[Collected data]
= Beginning of Section =

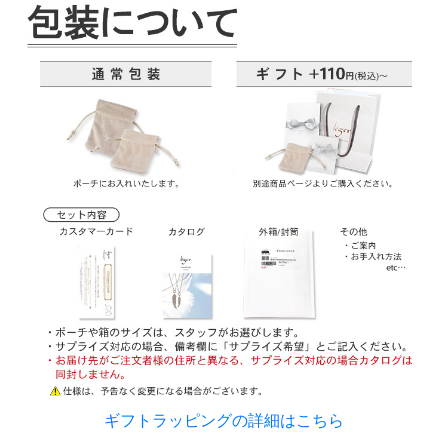
ギフトラッピングの詳細はこちら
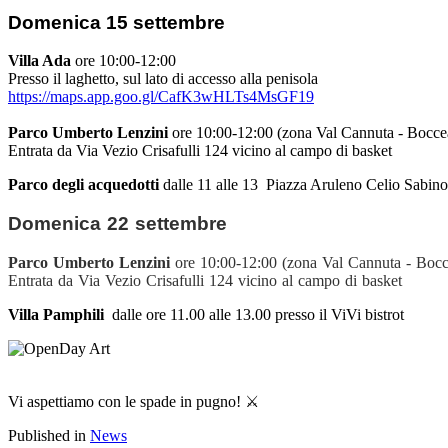
Domenica 15 settembre
Villa Ada
ore 10:00-12:00
Presso il laghetto, sul lato di accesso alla penisola
https://maps.app.goo.gl/CafK3wHLTs4MsGF19
Parco Umberto Lenzini
ore 10:00-12:00 (zona Val Cannuta - Bocce
Entrata da Via Vezio Crisafulli 124 vicino al campo di basket
Parco degli acquedotti
dalle 11 alle 13 Piazza Aruleno Celio Sabin
Domenica 22 settembre
Parco Umberto Lenzini
ore 10:00-12:00 (zona Val Cannuta - Bocc
Entrata da Via Vezio Crisafulli 124 vicino al campo di basket
Villa Pamphili
dalle ore 11.00 alle 13.00 presso il ViVi bistrot
Vi aspettiamo con le spade in pugno! ⚔️
Published in
News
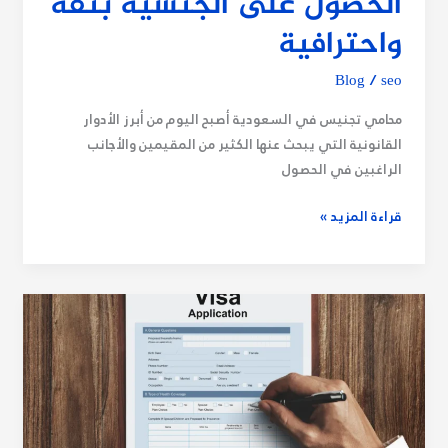
الحصول على الجنسية بثقة
واحترافية
Blog
/
seo
محامي تجنيس في السعودية أصبح اليوم من أبرز الأدوار
القانونية التي يبحث عنها الكثير من المقيمين والأجانب
الراغبين في الحصول
قراءة المزيد »
شروط
تحويل
الزيارة
إلى
إقامة
في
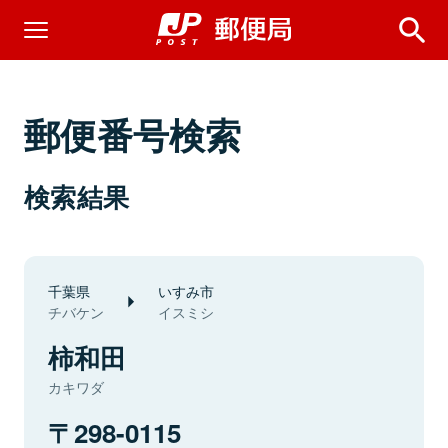
郵便番号検索
検索結果
千葉県
いすみ市
チバケン
イスミシ
柿和田
カキワダ
298-0115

= End of Section =

Return the records above exactly as written, but without any of the pictures.

ギフトラッピングの詳細はこちら
Domenica 15 settembre
Villa Ada
ore 10:00-12:00
Presso il laghetto, sul lato di accesso alla penisola
https://maps.app.goo.gl/CafK3wHLTs4MsGF19
Parco Umberto Lenzini
ore 10:00-12:00 (zona Val Cannuta - Bocce
Entrata da Via Vezio Crisafulli 124 vicino al campo di basket
Parco degli acquedotti
dalle 11 alle 13 Piazza Aruleno Celio Sabin
Domenica 22 settembre
Parco Umberto Lenzini
ore 10:00-12:00 (zona Val Cannuta - Bocc
Entrata da Via Vezio Crisafulli 124 vicino al campo di basket
Villa Pamphili
dalle ore 11.00 alle 13.00 presso il ViVi bistrot
Vi aspettiamo con le spade in pugno! ⚔️
Published in
News
الحصول على الجنسية بثقة
واحترافية
Blog
/
seo
محامي تجنيس في السعودية أصبح اليوم من أبرز الأدوار
القانونية التي يبحث عنها الكثير من المقيمين والأجانب
الراغبين في الحصول
قراءة المزيد »
شروط
تحويل
الزيارة
إلى
إقامة
في
郵便番号検索
検索結果
千葉県
いすみ市
チバケン
イスミシ
柿和田
カキワダ
298-0115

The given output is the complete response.